With such a massive price tag, the Fujifilm XF 200mm f2 OIS WR is incredibly capable of delivering the fantastic image quality that we’ve known Fujifilm capable of producing for years now. Combine this with your camera’s Classic Chrome setting or something like that and you’ll be producing images that look almost like they belong in a vintage issue of Nat Geo or something. Again, we’re stating that this lens is really for wildlife photographers. Though we were sent the teleconverter with it, we didn’t test with it simply because we didn’t feel it was a pure test of the lens itself.
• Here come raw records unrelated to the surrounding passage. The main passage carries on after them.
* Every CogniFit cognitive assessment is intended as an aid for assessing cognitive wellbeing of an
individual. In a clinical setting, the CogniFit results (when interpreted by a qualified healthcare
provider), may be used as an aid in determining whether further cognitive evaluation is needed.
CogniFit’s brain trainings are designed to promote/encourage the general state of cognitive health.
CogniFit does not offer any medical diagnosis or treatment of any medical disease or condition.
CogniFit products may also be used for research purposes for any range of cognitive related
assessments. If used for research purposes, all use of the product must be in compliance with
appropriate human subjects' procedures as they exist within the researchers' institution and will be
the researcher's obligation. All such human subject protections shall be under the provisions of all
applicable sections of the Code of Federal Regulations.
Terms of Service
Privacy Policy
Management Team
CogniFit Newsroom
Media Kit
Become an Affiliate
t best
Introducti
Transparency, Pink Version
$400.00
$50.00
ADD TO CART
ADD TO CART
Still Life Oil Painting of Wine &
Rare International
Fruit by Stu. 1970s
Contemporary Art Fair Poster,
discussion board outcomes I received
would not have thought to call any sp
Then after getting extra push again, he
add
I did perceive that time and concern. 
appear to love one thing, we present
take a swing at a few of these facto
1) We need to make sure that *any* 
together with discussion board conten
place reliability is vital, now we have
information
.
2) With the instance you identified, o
The best bokeh from the Fujifilm XF 200mm f2 OIS WR comes at f2 and when it is focused on a subject that is a few feet away. This photo was shot of a bird that was around five feet from me. It did a fantastic job of isolating the bird from the rest of the scene. Combine that with good lighting and you’ve got a pretty nice image.
I couldn’t find any issues with chromatic aberration; if there were I’d be in an uproar for what you’re paying for this lens.
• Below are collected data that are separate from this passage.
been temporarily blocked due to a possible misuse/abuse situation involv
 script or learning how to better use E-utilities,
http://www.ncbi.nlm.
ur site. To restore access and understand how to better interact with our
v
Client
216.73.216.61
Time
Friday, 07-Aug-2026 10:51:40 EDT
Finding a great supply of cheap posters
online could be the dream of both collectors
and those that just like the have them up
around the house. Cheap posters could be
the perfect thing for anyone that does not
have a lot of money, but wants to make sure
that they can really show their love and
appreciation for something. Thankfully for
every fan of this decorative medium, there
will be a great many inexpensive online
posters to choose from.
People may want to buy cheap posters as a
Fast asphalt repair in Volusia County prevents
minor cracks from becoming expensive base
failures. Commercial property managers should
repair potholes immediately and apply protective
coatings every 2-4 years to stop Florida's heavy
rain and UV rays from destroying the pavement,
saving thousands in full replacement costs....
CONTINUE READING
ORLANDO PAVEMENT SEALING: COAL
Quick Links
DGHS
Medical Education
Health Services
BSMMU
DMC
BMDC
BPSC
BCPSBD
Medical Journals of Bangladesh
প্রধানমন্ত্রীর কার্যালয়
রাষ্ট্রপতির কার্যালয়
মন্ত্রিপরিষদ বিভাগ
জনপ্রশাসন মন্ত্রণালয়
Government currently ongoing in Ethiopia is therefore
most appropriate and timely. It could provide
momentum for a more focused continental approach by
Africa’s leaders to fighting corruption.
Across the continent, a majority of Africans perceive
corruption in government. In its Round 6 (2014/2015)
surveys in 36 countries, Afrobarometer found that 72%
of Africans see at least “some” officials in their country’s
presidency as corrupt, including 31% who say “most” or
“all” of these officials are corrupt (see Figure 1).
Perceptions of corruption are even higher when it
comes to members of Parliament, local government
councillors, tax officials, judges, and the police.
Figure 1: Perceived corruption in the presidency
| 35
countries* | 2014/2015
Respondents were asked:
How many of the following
The colors of this entire set of images are more or less what I got in camera. Via Capture One Pro 12, I set the images to Classic Chrome and locked my white balance to 5600K sunlight. This gave me the closest thing that I would get to film. With the Fujifilm XF 200mm f2 OIS WR, it was about embracing the look I had known and seen my entire life. You can obviously embrace your own look, but the nostalgia of being at the zoo when I was a kid hit me.
In my eyes, the colors are fantastic.
The Phoblographer doesn’t condone pixel peeping, but here is an example of a scene that you can check out for yourself. This orange baby is a newborn and I was tipped off to it by the staff when they saw my lens. When you zoom all the way in, you can see the baby’s face and eyes with ease. You can also see the mom’s.
That’s some real sharpness even while firing the image through haze.
Extra Image Samples
- Can fit into the top section of a backpack
- Fast focusing
- Beautiful image quality
- Gorgeous bokeh
- Weather sealing
- Pricey at $5,999.00
The Fujifilm XF 200mm f2 OIS WR deserves our Editor’s Choice award not only for a fantastic image quality that it can offer, but also for the weather sealing and reliability. Everything worked just as it should, and in my more recent tests vs some competing products I’m shocked at how great the entire system is compared to companies that arguably have been doing this for longer than Fujifilm has. The X series is still very young and Fujifilm’s foray into professional APS-C cameras is even younger. For what they created, I’m floored.
Of course, all this comes at a steep price tag. So who would buy this lens? Honestly, if I were into wildlife photography for money, I wouldn’t hesitate for a second. Fujifilm’s weather sealing, battery performance, light weight, and reliability are the right combination that Sony doesn’t really have. Canon and Nikon? Go ahead: your back is going to hurt a whole lot afterward. Olympus? They don’t have quite the high ISO image quality that we’d demand. But APS-C is just right when it comes to depth of field and size.
For that, the Fujifilm XF 200mm f2 OIS WR deserves our highest praise of 5 out of 5 stars and our Editor’s Choice award.